Verification needs to work the other way around, some kind of verifiable chain of trust for photos and videos from real cameras. Watermarking all generated media is impossible.
I don't really understand why this is so hard or why it wasn't just done from the get go.
Just have Apple and Google digitally sign videos and photos recorded from phones and then have Google and Meta, etc display that they are authentic when shown on their platforms.
You're talking about the metadata of the files, which can always be edited and someone will inevitably try to make software to do exactly that. Also, Adobe's proposal for handling generated content is exactly this and they're not able to get buy-in from other companies.
Edit the metadata in what way? It's a cryptographic hash.
If the bits that make up the video as was recorded by the camera don't match the hash anymore, then you know it was modified. That doesn't mean it's fake, it just means use skepticism when viewing. On the other hand the ones that have not been modified and still match can be trusted.
Essentially 0% of professional photography or videography uses "straight out of the camera" (SOOC) JPEGs or video. It's always raw photos or "log" video, then edited to look like what the photographer actually saw. The signal would be so noisy as to be useless.

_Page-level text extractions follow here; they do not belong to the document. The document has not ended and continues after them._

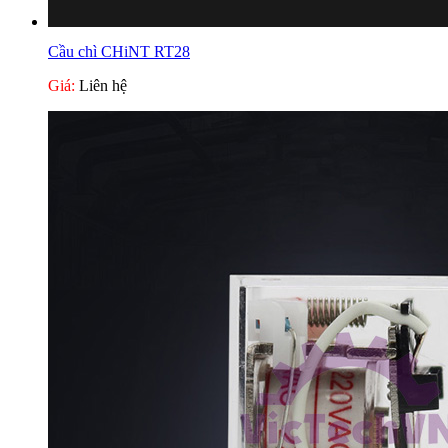
Cầu chì CHiNT RT28
Giá:
Liên hệ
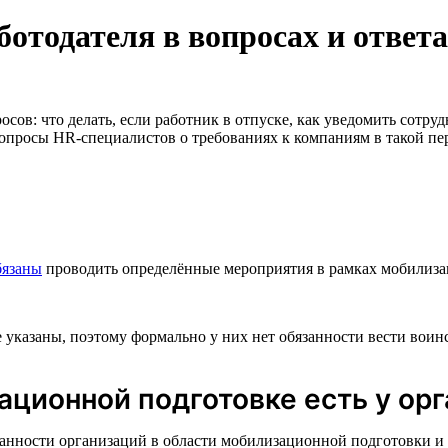
отодателя в вопросах и ответ
сов: что делать, если работник в отпуске, как уведомить сотруд
вопросы HR-специалистов о требованиях к компаниям в такой пе
бязаны
проводить определённые мероприятия в рамках мобилизац
указаны, поэтому формально у них нет обязанности вести воинс
ационной подготовке есть у ор
анности организаций в области мобилизационной подготовки и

Sure they could, but then you trim the video by 2 seconds, tweak the colors, or just send it over WhatsApp, which recompresses the file with its own encoder. The hash breaks instantly. Cryptography protects bits, but video is about visual meaning. The slightest pixel modification kills the hardware signature. Plus, it does absolutely nothing to fix the "analog hole" problem - a scammer can just point that cryptographically signed iphone camera at a high-quality deepfake playing on a monitor
It becomes a hard problem quickly when you introduce editing, and most photos and videos on social media are edited. I'm not sure how it would work. It seems more feasible than universal watermarks, though.